The other part that is interesting when you look at digital transformation and cloud and automation increasing, is the as-a-service model. I definitely see the as-a-service model – I see it in education, I see that in healthcare, I see that in financial services. You would see that model, now that people have tasted that in some verticals, globally as well as in India, given that affordability could be a yardstick or a consideration for all parts of the world including India, you could have different solutions getting serviced by different verticals. Sometimes new age companies or sometimes incumbents.

The second part is the PC, we continue to see very significant opportunities. Up until now people perhaps did not truly understand the differentiated value of the PC vs a smaller screen device like a phone. When the pandemic hit, majority of the people realised that you could consume on the phone, but it is very hard to learn on the phone, it is very hard to create on the phone, it is very hard to collaborate on the phone. 

So, I see education, I see working from anywhere, I see the gig economy, all of those with the right infrastructure - including a PC, delivering the best outcomes for people - being the most productive they can be. So, the surge in PC relevance is a huge opportunity.

The third part is when you look at the ecosystem diversity, that's where, as a company, we have always believed in collaborating with small and large companies combined. So, the work I mentioned around developer specific engagements, on AI tools or software tools, and training them; working with the government and academia on efforts like Plugin, which is a collaborative accelerator program for hardware and systems software startups. Those are the places which will really increase the breadth, large and small companies all combined, towards making it better. We see that in 2021 as a targeted set of engagements we would continue to do.

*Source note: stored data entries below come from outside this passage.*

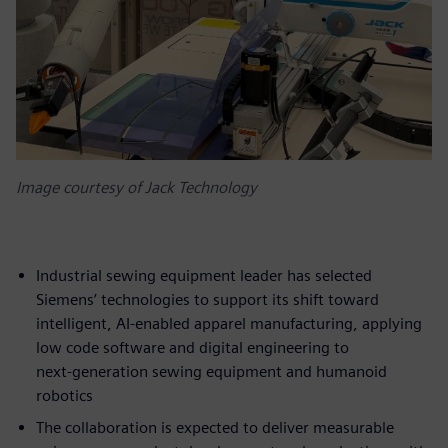
Image courtesy of Jack Technology
Industrial sewing equipment leader has selected
Siemens’ technologies to support its shift toward
intelligent, AI‑enabled apparel manufacturing, applying
low code software and digital engineering to
next‑generation sewing equipment and humanoid
robotics
The collaboration is expected to deliver measurable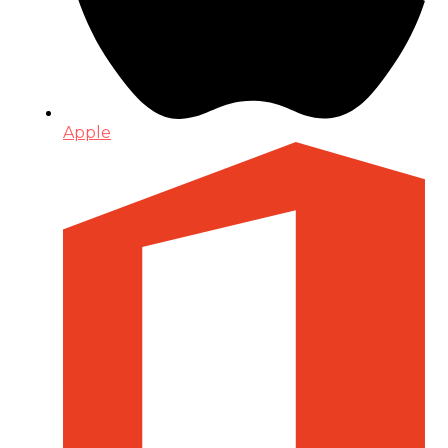
Apple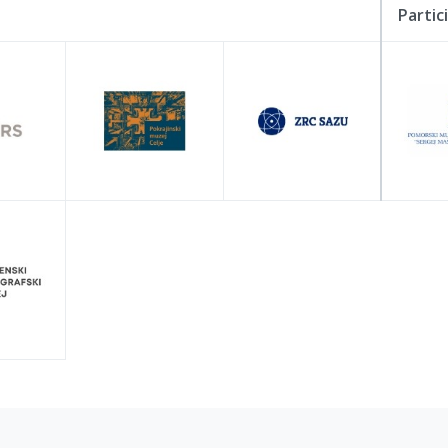
Partic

Lastly, localised infrastructure will also get a significant uplift. You would see local data centers - you already have several companies announcing their data center plans. You would have global cloud providers and some of them have already announced their data center cloud service provider-oriented plans for India. This will only accelerate as data privacy, data localisation norms get set and we have an environment where data would get leveraged across the ecosystem and in a low latency environment whether you can deliver a service, that will be your differentiator. I see that momentum pickup as well in 2021 and beyond.